● Problem to work on
An exact copy of the data is required, with no pictures in it.

BEGIN

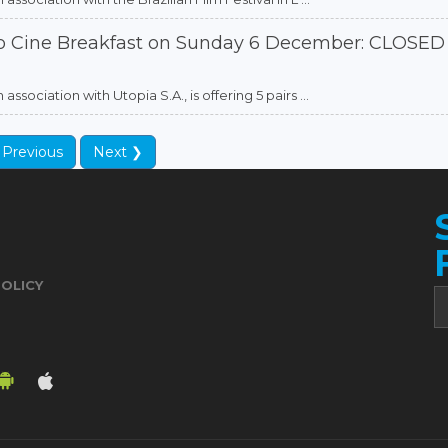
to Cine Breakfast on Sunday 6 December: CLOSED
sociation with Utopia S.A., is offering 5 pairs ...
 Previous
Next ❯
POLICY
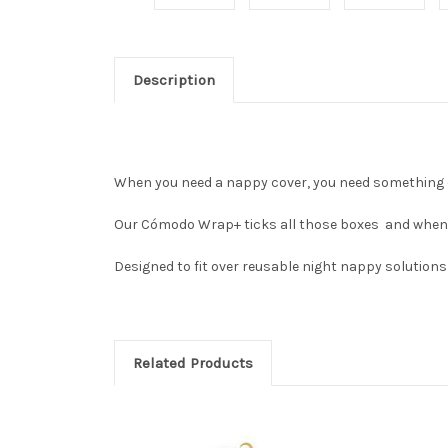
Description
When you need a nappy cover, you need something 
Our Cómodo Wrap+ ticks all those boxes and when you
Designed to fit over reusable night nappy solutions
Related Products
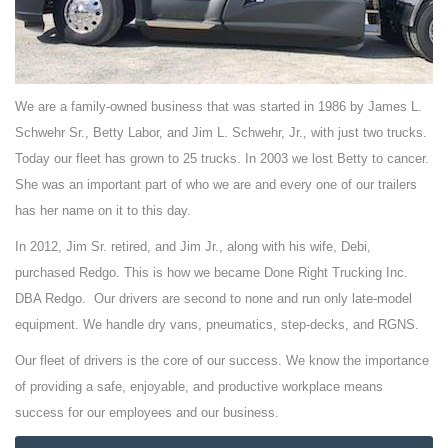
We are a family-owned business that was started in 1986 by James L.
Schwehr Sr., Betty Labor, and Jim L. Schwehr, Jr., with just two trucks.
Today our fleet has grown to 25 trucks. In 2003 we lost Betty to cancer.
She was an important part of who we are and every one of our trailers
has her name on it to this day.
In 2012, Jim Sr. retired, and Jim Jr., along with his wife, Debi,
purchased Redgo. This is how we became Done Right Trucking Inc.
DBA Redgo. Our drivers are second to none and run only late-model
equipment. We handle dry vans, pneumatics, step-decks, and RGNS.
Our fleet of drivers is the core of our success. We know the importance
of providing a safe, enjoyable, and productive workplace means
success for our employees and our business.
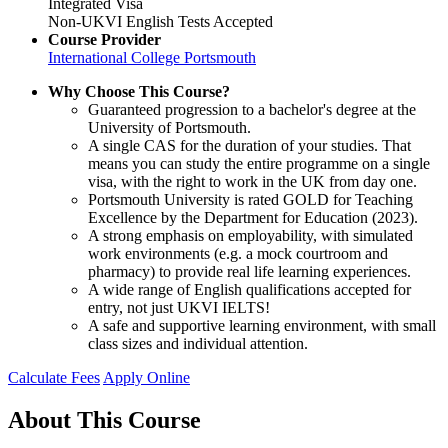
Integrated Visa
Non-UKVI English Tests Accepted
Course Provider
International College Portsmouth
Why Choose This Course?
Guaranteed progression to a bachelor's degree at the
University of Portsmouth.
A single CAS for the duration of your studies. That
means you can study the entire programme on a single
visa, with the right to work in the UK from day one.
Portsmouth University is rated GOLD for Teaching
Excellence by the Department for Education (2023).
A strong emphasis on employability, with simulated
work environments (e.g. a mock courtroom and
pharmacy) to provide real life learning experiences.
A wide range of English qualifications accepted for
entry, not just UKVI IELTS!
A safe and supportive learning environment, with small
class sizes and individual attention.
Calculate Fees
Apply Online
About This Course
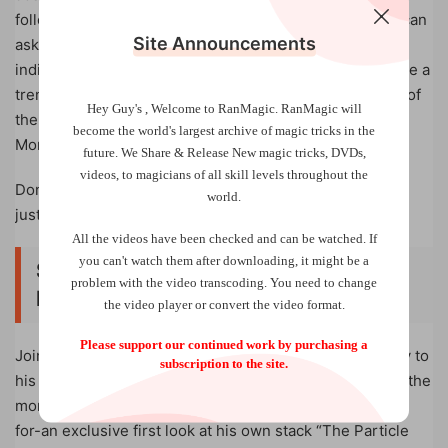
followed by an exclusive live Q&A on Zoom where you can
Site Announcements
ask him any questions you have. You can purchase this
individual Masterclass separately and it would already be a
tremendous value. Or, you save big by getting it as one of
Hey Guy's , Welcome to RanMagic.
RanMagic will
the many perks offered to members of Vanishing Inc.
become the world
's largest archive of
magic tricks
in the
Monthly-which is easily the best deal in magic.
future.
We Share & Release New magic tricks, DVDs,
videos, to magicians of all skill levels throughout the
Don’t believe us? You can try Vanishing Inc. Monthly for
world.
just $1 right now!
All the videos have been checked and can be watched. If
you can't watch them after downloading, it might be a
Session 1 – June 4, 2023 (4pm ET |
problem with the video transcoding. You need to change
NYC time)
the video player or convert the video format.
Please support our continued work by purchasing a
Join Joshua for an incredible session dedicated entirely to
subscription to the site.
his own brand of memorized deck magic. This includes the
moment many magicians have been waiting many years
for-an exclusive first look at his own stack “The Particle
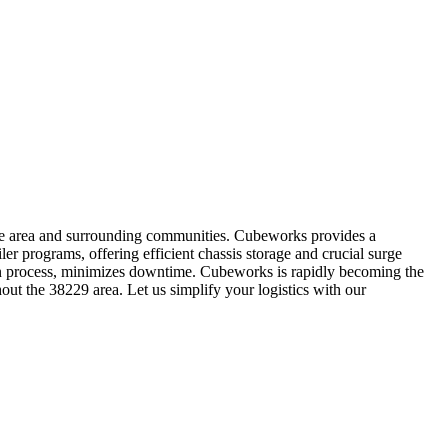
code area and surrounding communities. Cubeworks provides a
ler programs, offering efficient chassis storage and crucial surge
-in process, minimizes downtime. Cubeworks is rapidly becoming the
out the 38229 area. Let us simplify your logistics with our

END

● The completed task
to Cine Breakfast on Sunday 6 December: CLOSED
sociation with Utopia S.A., is offering 5 pairs ...
 Previous
Next ❯
POLICY
Description
When you need a nappy cover, you need something 
Our Cómodo Wrap+ ticks all those boxes and when you
Designed to fit over reusable night nappy solutions
Related Products
We are a family-owned business that was started in 1986 by James L.
Schwehr Sr., Betty Labor, and Jim L. Schwehr, Jr., with just two trucks.
Today our fleet has grown to 25 trucks. In 2003 we lost Betty to cancer.
She was an important part of who we are and every one of our trailers
has her name on it to this day.
In 2012, Jim Sr. retired, and Jim Jr., along with his wife, Debi,
purchased Redgo. This is how we became Done Right Trucking Inc.
DBA Redgo. Our drivers are second to none and run only late-model
equipment. We handle dry vans, pneumatics, step-decks, and RGNS.
Our fleet of drivers is the core of our success. We know the importance
of providing a safe, enjoyable, and productive workplace means
success for our employees and our business.
Integrated Visa
Non-UKVI English Tests Accepted
Course Provider
International College Portsmouth
Why Choose This Course?
Guaranteed progression to a bachelor's degree at the
University of Portsmouth.
A single CAS for the duration of your studies. That
means you can study the entire programme on a single
visa, with the right to work in the UK from day one.
Portsmouth University is rated GOLD for Teaching
Excellence by the Department for Education (2023).
A strong emphasis on employability, with simulated
work environments (e.g. a mock courtroom and
pharmacy) to provide real life learning experiences.
A wide range of English qualifications accepted for
entry, not just UKVI IELTS!
A safe and supportive learning environment, with small
class sizes and individual attention.
Calculate Fees
Apply Online
About This Course
followed by an exclusive live Q&A on Zoom where you can
Site Announcements
ask him any questions you have. You can purchase this
individual Masterclass separately and it would already be a
tremendous value. Or, you save big by getting it as one of
Hey Guy's , Welcome to RanMagic.
RanMagic will
the many perks offered to members of Vanishing Inc.
become the world
's largest archive of
magic tricks
in the
Monthly-which is easily the best deal in magic.
future.
We Share & Release New magic tricks, DVDs,
videos, to magicians of all skill levels throughout the
Don’t believe us? You can try Vanishing Inc. Monthly for
world.
just $1 right now!
All the videos have been checked and can be watched. If
you can't watch them after downloading, it might be a
Session 1 – June 4, 2023 (4pm ET |
problem with the video transcoding. You need to change
NYC time)
the video player or convert the video format.
Please support our continued work by purchasing a
Join Joshua for an incredible session dedicated entirely to
subscription to the site.
his own brand of memorized deck magic. This includes the
moment many magicians have been waiting many years
for-an exclusive first look at his own stack “The Particle
code area and surrounding communities. Cubeworks provides a
ler programs, offering efficient chassis storage and crucial surge
-in process, minimizes downtime. Cubeworks is rapidly becoming the
out the 38229 area. Let us simplify your logistics with our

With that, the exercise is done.